A review by nicoleabouttown
But I Love Him, by Amanda Grace

5.0

Originally Posted at All I Ever Read

Wow!

I could just leave my review at that and I would have summed up what I felt when reading But I Love Him by Amanda Grace. Told in reverse chronological order But I Love Him chronicles the love story between Ann and Conner that was doomed from the very beginning.

I liked this book because it made me feel for the characters; both of them. It’s so easy when writing a story that chronicles abuse of any kind or the demise of a relationship to create at least one character, usually the abuser, that is just so horrible that the reader hates them. They often come across as having no redeeming qualities and by the end of the book you are waiting and hoping for them to get a dose of their own medicine. By contrast the victim is usually not really someone that readers can identify with, and spend the entire book shaking their heads wondering why they don’t just get out. That is not the case with this book.
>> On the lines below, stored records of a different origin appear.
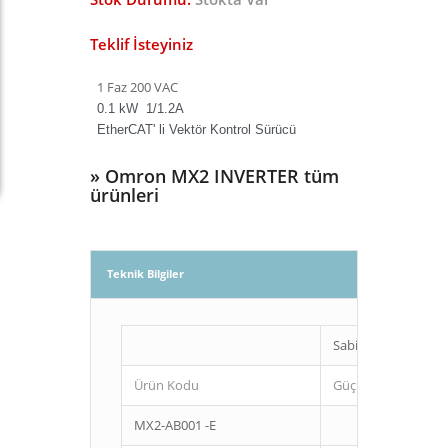
Teklif İsteyiniz
1 Faz 200 VAC
0.1 kW 1/1.2A
EtherCAT' li Vektör Kontrol Sürücü
»
Omron MX2 INVERTER tüm
ürünleri
Teknik Bilgiler
Sabit tork
Ürün Kodu
Güç (Kw)
MX2-AB001 -E
0,1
In But I Love Him, Amanda Grace introduces two characters you can’t help but feel for. There is Ann who is the All American good girl who everyone loves and appears to be genuinely good person who wants the best for those around her. Conner on the other hand is not so much a bad boy, but a broken boy. He comes from an abusive home himself and seems to want to break the cycle of abuse, but he either doesn’t know or posess the skill set to do so. Ann wants to help Conner and wants him to be better, and it’s over this year that she comes to realization that she can’t save him, but rather she has to save herself.